Monday, November 30, 2020

Incompatible reasons for the same action

While writing an earlier post, I came across a curious phenomenon. It is, of course, quite familiar that we have incompatible reasons that we cannot act on all of: reasons of convenience often conflict with reasons of morality, say. This familiar incompatibility is due to the fact that the reasons support mutually incompatible actions. But what is really interesting is that there seem to be incompatible reasons for the same action.

The clearest cases involve probabilities. Let’s say that Alice has a grudge against Bob. Now consider an action that has a chance of bestowing an overall benefit on Bob and a chance of bestowing an overall harm on Bob. Alice can perform the action for the sake of the chance of overall harm out of some immoral motive opposed to Bob’s good, such as revenge, or she can perform the action for the sake of the chance of overall benefit out of some moral motive favoring Bob’s good. But it would make no sense to act on both kinds of reasons at once.
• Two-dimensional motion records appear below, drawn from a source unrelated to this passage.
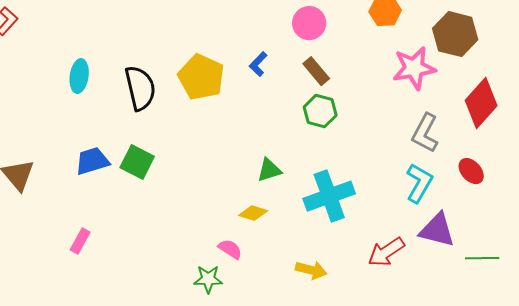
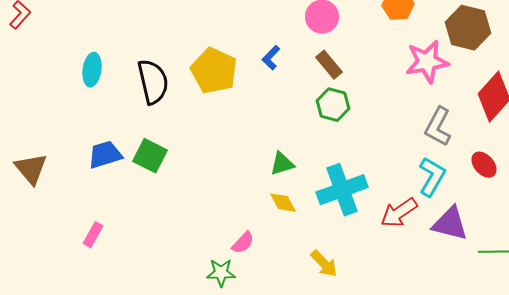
yellow diamond: (253, 213) -> (283, 203), moved, turned 44
pink semicircle: (230, 249) -> (243, 243), turned 100
red arrow: (386, 252) -> (399, 213), moved
yellow arrow: (311, 270) -> (324, 264), turned 32

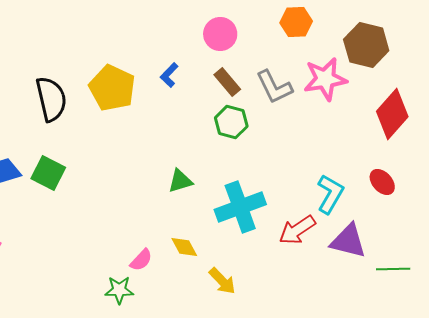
gray L-shape: (438, 127) -> (274, 87), moved, turned -54
yellow diamond: (283, 203) -> (184, 247), moved

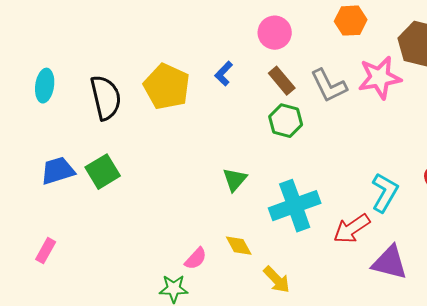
green square: (48, 173) -> (103, 172), turned 32
green triangle: (180, 181) -> (235, 180), turned -32
purple triangle: (348, 241) -> (390, 263), moved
One might object as follows: The expected utility of the action, once both the chance of benefit and the chance of harm are taken into account, is either negative, neutral or positive. If it’s negative, only the harm-driven action makes sense; if it’s positive, only the benefit-driven action makes sense; if it’s neutral, neither makes sense. But this neglects the richness of possible rational attitudes to risk. Expected utilities are not the only rational way to make decisions. Moreover, the chances may be interval-valued in such a way that the expected utility is an interval that has both negative and positie components.
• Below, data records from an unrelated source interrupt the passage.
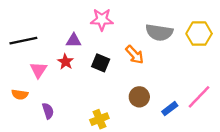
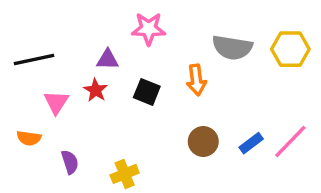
orange arrow: (135, 55) -> (196, 80), turned 36
blue rectangle: (170, 109) -> (251, 143), moved
yellow cross: (99, 119) -> (125, 174), moved

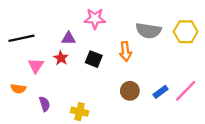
yellow cross: (125, 174) -> (80, 112), turned 35

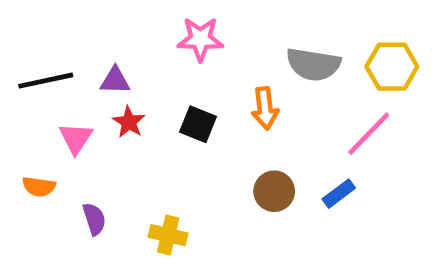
purple triangle: (69, 38) -> (115, 81), moved
pink line: (186, 91) -> (369, 134), moved

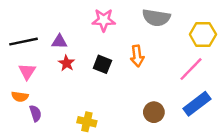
gray semicircle: (313, 64) -> (156, 18), moved
pink triangle: (76, 138) -> (27, 71), moved
brown circle: (274, 191) -> (154, 112), moved
blue rectangle: (339, 194) -> (197, 104), moved, size x1.6
purple semicircle: (94, 219) -> (35, 113), moved

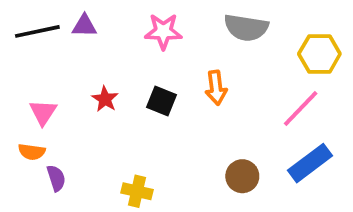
black line: (23, 42) -> (37, 31), moved
purple triangle: (59, 42) -> (84, 26), moved

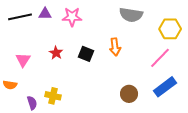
pink star: (163, 31) -> (72, 17), moved
orange semicircle: (32, 152) -> (10, 85), moved
purple semicircle: (56, 178) -> (32, 103), moved
yellow cross: (137, 191) -> (53, 96), moved

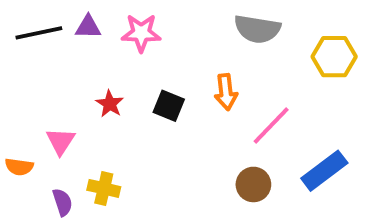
pink line: (160, 58) -> (271, 125), moved
pink triangle: (23, 60) -> (60, 141), moved

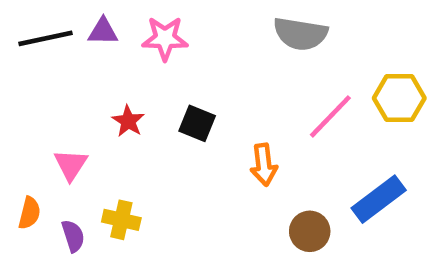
yellow hexagon: (334, 57) -> (399, 98), moved
orange arrow: (226, 92) -> (264, 165), moved
pink line: (271, 125) -> (330, 116), moved
orange semicircle: (19, 167) -> (29, 213), moved, turned -84
brown circle: (253, 184) -> (310, 231), moved

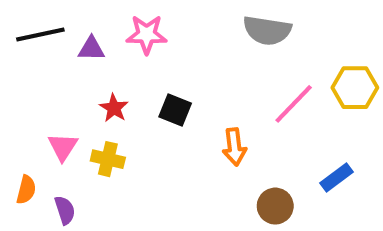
purple triangle: (103, 31) -> (91, 49), moved
blue rectangle: (379, 199) -> (336, 177), size x0.7
yellow cross: (121, 220) -> (108, 159), moved

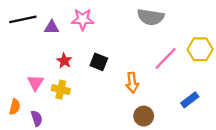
brown circle: (275, 206) -> (144, 116), moved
Another objection is that perhaps it is possible to act on both reasons at once. Alice could say to herself: “Either the good thing happens to Bob, which is objectively good, or the bad thing happens, or I am avenged, which is good for me.” Sometimes such disjunctive reasoning does make sense. Thus, one might play a game with a good friend and think happily: “Either I will win, which will be nice for me, or my friend will win, and that’ll be nice, too, since he’s my friend.” But the Alice case is different. The revenge reason depends on endorsing a negative attitude towards Bob, while one cannot do while seeking to benefit Bob.

Or suppose that Carl read in what he took to be holy text that God had something to say about ϕing, but Carl cannot remember if the text said that God commanded ϕing or that God forbade ϕing—it was one of the two. Carl thinks there is a 30% chance it was a prohibition and a 70% chance that it was a command. Carl can now ϕ out of a demonic hope to disobey God or he can ϕ because ϕing was likely commanded by God.

In the most compelling cases, one set of motives is wicked. I wonder if there are such cases where both sets of motives are morally upright. If there are such cases, and if they can occur for God, then we may have a serious problem for divine omnirationality which holds that God always acts for all the unexcluded reasons that favor an action.

One way to argue that such cases cannot occur for God is by arguing that the most compelling cases are all probabilistic, and that on the right view of divine providence, God never has to engage in probabilistic reasoning. But what if we think the right view of providence involves probabilistic reasoning?

We might then try to construct a morally upright version of the Alice case, by supposing that Alice is in a position of authority over Bob, and instead of being moved by revenge, she is moved to impose a harm on Bob for the sake of justice or to impose a good on him out of benevolent mercy. But now I think the case becomes less clearly one where the reasons are incompatible. It seems that Alice can reasonably say:

  1. Either justice will be served or mercy will be served, and I am happy with both.

I don’t exactly know why it is that (1) makes rational sense but the following does not:

  1. Either vengeance on Bob will be saved or kindness to Bob will be served, and I am happy with both.

But it does seem that (1) makes sense in a way in which (2) does not. Maybe the difference is this: to avenge requires setting one’s will against the other’s overall good; just punishment does not.

I conjecture that there are no morally upright cases of rationally incompatible reasons for the same action. That conjecture would provide an interesting formal constraint on rationality and morality.

1 comment:

  1. Sometimes we can only rationally intend someone's benefit in one possible scenario while in another incompatible factual scenario intending that benefit will not make sense. We simultaneously intend two incompatible kinds of good because we don't know which factual scenario is true. Let's say you want to turn down some medical treatment which you think is way too burdensome for what it offers you or anyone else. The fact that the next patient in line will get the treatment may be an unintended negative side-effect in one of your rationales for action, which however coexists with another rationale. "I want to avoid this horrible treatment and if I'm wrong and it's not so horrible, I want someone else to get the benefit, not me."

    A separate issue but does vengeance necessarily involve setting your will against the other's overall good? Can't you have a vindictive focus/motive with regard to the unwelcome aspects of a punishment that you are otherwise perfectly justified in intending, as not against the person's overall good?